Monday, August 12, 2019

The Guest Book by Sarah Blake





I love Sarah Blake’s new novel, The Guest Book. It is an engaging and sweeping story about three generations of a New York WASP family struggling with changing social mores and a diminishing fortune. The novel explores how the secrets of one generation can permanently alter the dynamics of the next generation, even if current family members don’t quite understand why.  The story’s vivid characters illustrate how WASP culture maintains power by perpetuating racism, sexism and anti-Semitism. Blake’s appreciation of history, both personal and societal, permeates the book. The themes of the novel are provocative, the characters well developed and the dialogue rings true. 


In1935, Ogden and Kitty Milton have everything they want: each other, plenty of money, status in Manhattan society and three beautiful children. Ogden’s traces his lineage back to the Mayflower, and like the Milton men before him, he graduated from Harvard.
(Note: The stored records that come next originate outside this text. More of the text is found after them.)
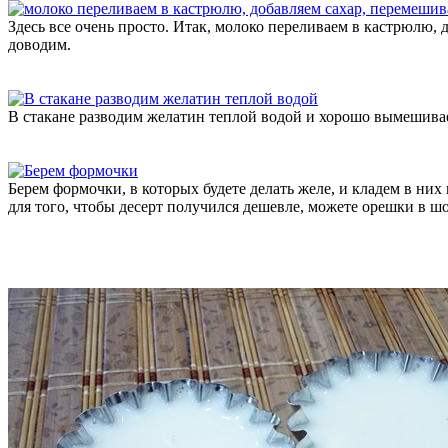
Здесь все очень просто. Итак, молоко переливаем в кастрюлю,
доводим.
В стакане разводим желатин теплой водой и хорошо вымешивае
Берем формочки, в которых будете делать желе, и кладем в них
для того, чтобы десерт получился дешевле, можете орешки в ш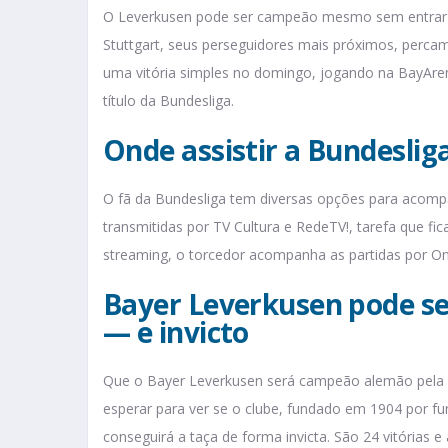
O Leverkusen pode ser campeão mesmo sem entrar e
Stuttgart, seus perseguidores mais próximos, perca
uma vitória simples no domingo, jogando na BayAren
título da Bundesliga.
Onde assistir a Bundeslig
O fã da Bundesliga tem diversas opções para acomp
transmitidas por TV Cultura e RedeTV!, tarefa que f
streaming, o torcedor acompanha as partidas por O
Bayer Leverkusen pode se
— e invicto
Que o Bayer Leverkusen será campeão alemão pela pr
esperar para ver se o clube, fundado em 1904 por f
conseguirá a taça de forma invicta. São 24 vitórias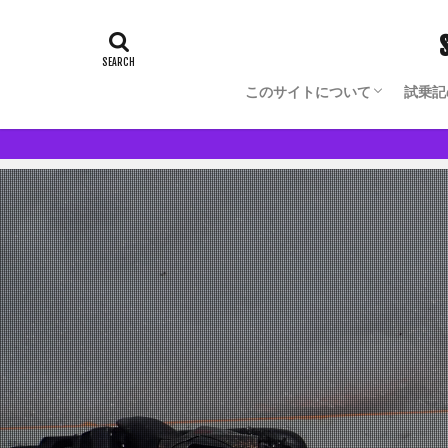
このサイトについて
試乗記
Blog Author Owned Model
モノからヒトの理解が深まる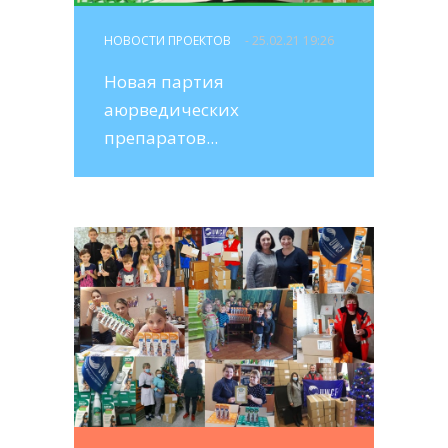
НОВОСТИ ПРОЕКТОВ
- 25.02.21 19:26
Новая партия
аюрведических
препаратов...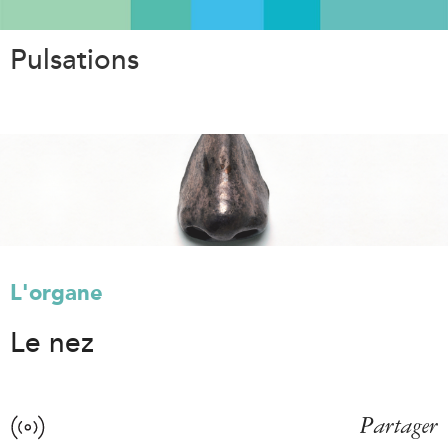
Aller
au
Pulsations
contenu
principal
L'organe
Le nez
Partager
He runs a successful Wall Street investment firm started by his father. When Kitty and Ogden’s 5-year-old son Neddy falls from a window and dies, Kitty is devastated.  Ogden and Kitty don’t speak of Neddy’s death to each other or their surviving children. In true WASP fashion, Ogden’s mother counsels, “Somethings are better off left unsaid.” To help “Kitty snap out of it,” Ogden buys an island off the coast of Maine. (WHAT?!) Each summer, this island becomes the emotional epicenter for the three remaining Milton offspring and eventually their collective five children. While on the island, Kitty reminds her family that “good manners are the foundation of civilization and noise is for the poorly bred.”

In the present, Kitty and Ogden and their progeny are deceased, their fortune spent. The five grandchildren, who are in their 50s, must decide the fate of the family’s island. For Evie, one of the granddaughters, the island cannot be sold as it holds the family’s history and identity. Decade after decade, the family still gathers each summer. Time seems to standstill. “Nothing will ever change. Sunlight. Starlight. Drinks on the dock. A single-sail outing in the bay. It will never change. You will not die. On and On. Like a painting. As long as the island stands, we stand.” And yet just three generations later, Kitty and Ogden’s grandchildren are wrestling with the implication of their grandparents’ depleted fortune.

Willful ignorance is a theme of the novel. At some level, the Milton family never questioned the source of Ogden Milton’s fortune. Years later Evie’s husband discovers Ogden profited from a Nazi affiliated company.  More systemic is Kitty and Ogden’s racism, anti-Semitism and myopic perception of the world.  Their son Moss knows that the end of WWII is bringing social change and greater inclusion. When he invites his Jewish friend Len Levy and his black friend Reg Pauling to the island, Kitty and Ogden warmly welcome them.  Pleasant conversation and genial banter ensue. Though both these men are Harvard graduates, Kitty and Ogden view them as interlopers who can never be a part of the elite establishment. WASPS should be in power. People from other tribes should be guests. The Miltons want to believe the sole reason for their financial success is that Ogden works hard, rather than acknowledging the economic system advances WASPS while excludes others. 

Another theme of the novel is how WASP culture values secrecy. The five grandchildren know almost nothing about the climactic night on the island when their Uncle Moss died.  Evie says, “No one really talks about Uncle Moss. He was a little tragic, I think. He played the piano.” It is jarring how little his nieces and nephews know of their gregarious, kind and complicated uncle whose life dominated one generation of Miltons.

Kitty and Ogden hoped their island would permanently remain in the Milton family as a counterforce to the simple truth of human existence, “we vanish.” It is unclear what will happen. I wish the novel’s ending offered greater resolution about all the characters. But maybe that is Blake’s point. The older generation of Miltons took many secrets to the grave. It is up to the younger generation to sort through the detritus of their complicated family legacy and understand the implications for their lives. 



1 comment:

  1. Really impressive review. And really makes me want to read the novel. This sounds like Blake's best to date. Thanks for such a thoughtful read of this book!